START Recorded information

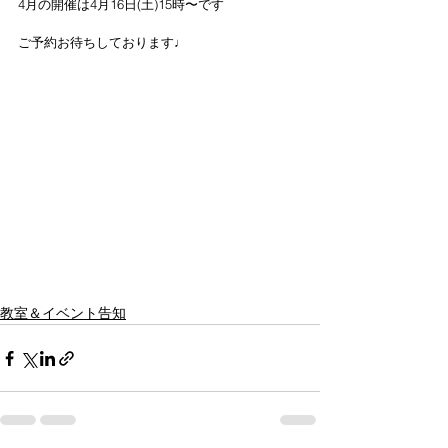
4月の開催は4月16日(土)15時〜です
ご予約お待ちしております♩
教室＆イベント告知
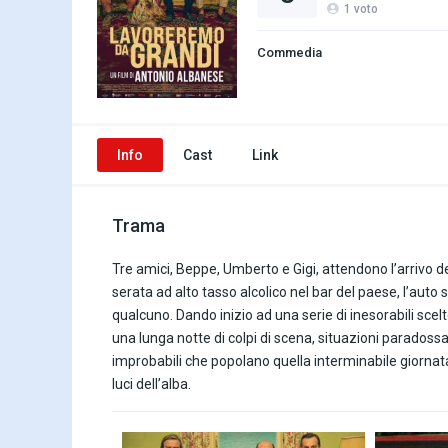
1
voto
Commedia
Info
Cast
Link
Trama
Tre amici, Beppe, Umberto e Gigi, attendono l’arrivo de
serata ad alto tasso alcolico nel bar del paese, l’auto
qualcuno. Dando inizio ad una serie di inesorabili scel
una lunga notte di colpi di scena, situazioni paradossali 
improbabili che popolano quella interminabile giornata.
luci dell’alba.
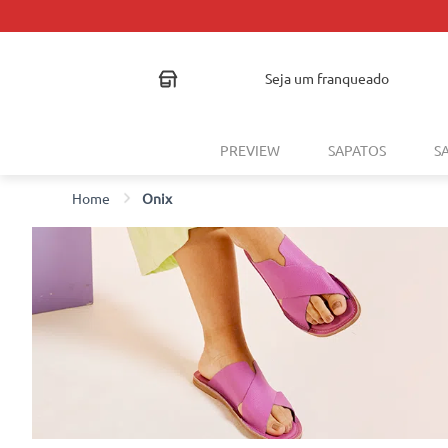
seja um franqueado
PREVIEW
SAPATOS
S
Onix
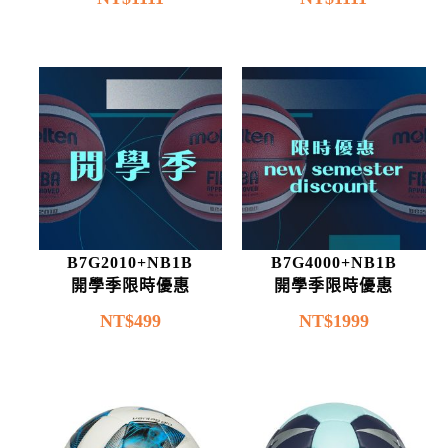
B7G2010+NB1B
B7G4000+NB1B
開學季限時優惠
開學季限時優惠
NT$
499
NT$
1999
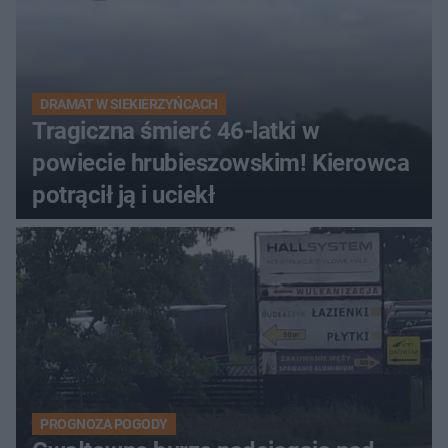
DRAMAT W SIEKIERZYŃCACH
Tragiczna śmierć 46-latki w
powiecie hrubieszowskim! Kierowca
potrącił ją i uciekł
PROGNOZA POGODY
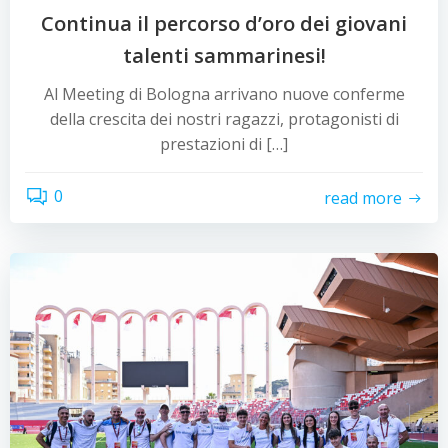
Continua il percorso d’oro dei giovani
talenti sammarinesi!
Al Meeting di Bologna arrivano nuove conferme
della crescita dei nostri ragazzi, protagonisti di
prestazioni di […]
0
read more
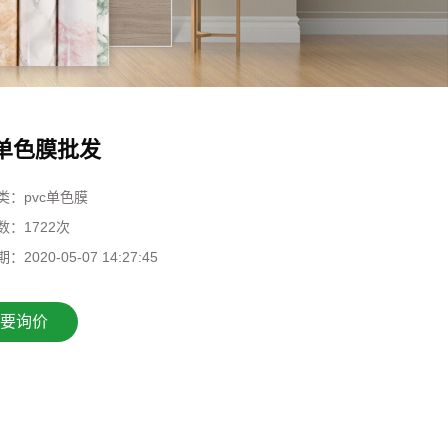
c单色膜批发
类：
pvc单色膜
数：
1722次
期：
2020-05-07 14:27:45
要询价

END Recorded information

→ Exercise goal
Every line from the one with "talenti sammarinesi!" through the end of the records above belongs in the answer, copied exactly; no picture does.

→ Written response
talenti sammarinesi!
Al Meeting di Bologna arrivano nuove conferme
della crescita dei nostri ragazzi, protagonisti di
prestazioni di […]
0
read more
c单色膜批发
类：
pvc单色膜
数：
1722次
期：
2020-05-07 14:27:45
要询价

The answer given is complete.